Eight games into the season, Wisconsin’s men’s hockey team sits at 4-4-0; a split in the first road series, a sweep of the home opener, a split at home, and swept on the road.
Eight games into the 2018-’19 season, Wisconsin’s men’s hockey team was 4-4-0; a sweep of the home opener, a split in the first road series, a split at home, and swept on the road.
Two years ago the Badgers stood at 5-3-0 through eight games, the same record they held in head coach Tony Granato’s first season.
This year’s outfit has shown plenty of stylistic similarities with recent Badger teams, down to the inconsistent goaltending and high-flying offense that sometimes struggles to get started against quality opponents.

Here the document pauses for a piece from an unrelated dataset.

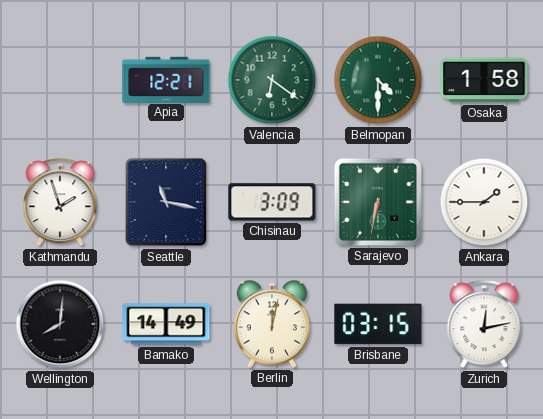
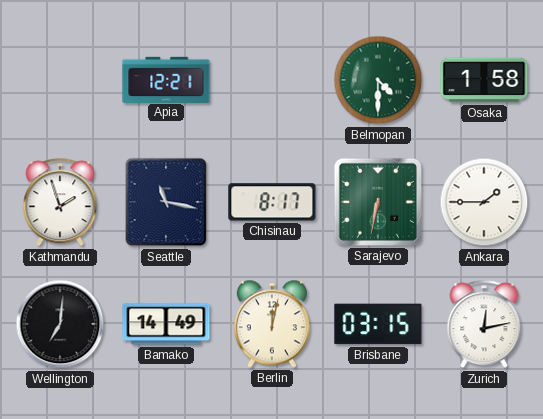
Valencia: 6:21 -> none
Chisinau: 3:09 -> 8:17
Wellington: 8:01 -> 7:01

Asked Monday if he thinks his team is making progress, Granato focused instead on the progress the team needed to take from last weekend’s sweep at the hands of Penn State.

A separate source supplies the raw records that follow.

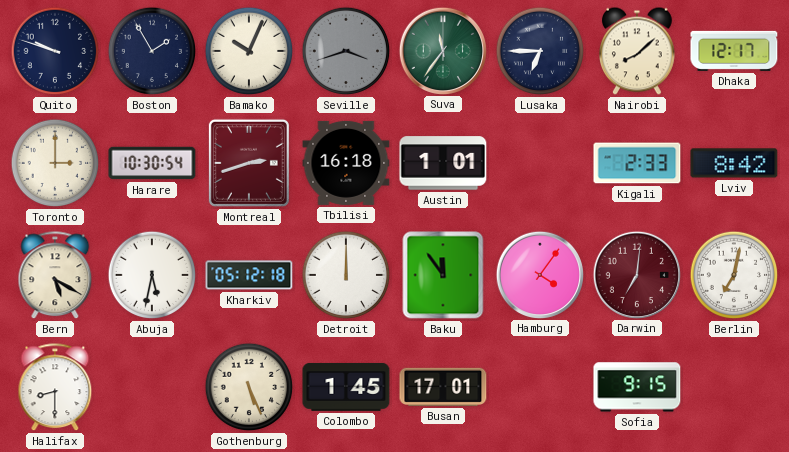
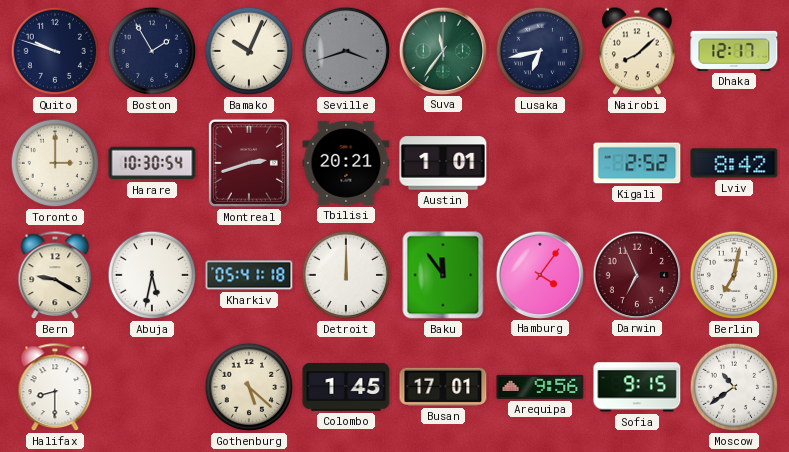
Lusaka: 6:45 -> 6:43
Tbilisi: 16:18 -> 20:21
Kigali: 2:33 -> 2:52
Bern: 5:20 -> 9:20
Kharkiv: 05:12 -> 05:41
Darwin: 7:01 -> 6:56
Gothenburg: 5:26 -> 5:22
Arequipa: none -> 9:56
Moscow: none -> 10:39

“I don’t think we played as well as we would have liked to against Penn State, so the progress part comes from learning from what happened on why we didn’t perform as well,” Granato said. “We had that discussion before we came home and also [Monday] morning before our first practice since the series.”
Four losses aren’t anywhere near enough to doom Wisconsin’s season, and there’s plenty of time for the Badgers to correct some of the flaws they’ve shown in the first eight games. This weekend’s series at No. 20 Omaha isn’t a must-win, but it is likely an inflection point. Three years and eight games into Granato’s tenure, the Badgers aren’t running out of time to make changes — but those changes won’t make themselves.
Sophomore Daniel Lebedeff looked like the reliable goaltender Wisconsin has lacked for the past four seasons when he stopped 57 of 60 shots in the sweep of two-time-defending champions Minnesota-Duluth, but he ranks 63rd among Division 1 goaltenders in goals against average and 57th in save percentage. The Badgers’ penalty kill has improved from 56th in the country last year, but still ranks 43rd.
“The biggest thing for us, are we seeing signs of progress,” Granato said. “Going into this weekend we have to go back and see if we can figure out the difference between Duluth and Penn State and turn that into a positive series this week.”
Wisconsin’s Achilles heel for the past four seasons has been consistency: in the goaltending, in the special teams, in the results. A good series against Omaha, especially on the defensive end and around the net, would be a positive sign for the team’s direction. The Badgers face the paradox of attempting to find consistency in a single game, or a single series.
The past two seasons have been full of would-be inflection points — a 5-0 win over then-No. 1 Notre Dame in 2017-’18, a season-opening sweep of Boston College the next season, this year’s home-opener sweep of Minnesota Duluth — each followed by a series of losses to inferior opponents. Nothing the Badgers do Friday and Saturday can, on its own, show that they’ve made the progress needed.
Wisconsin has shown, in Granato’s words, the ability to be “something special.” But until they do so, it seems not even the head coach knows if this team’s next five months will look different than past seasons.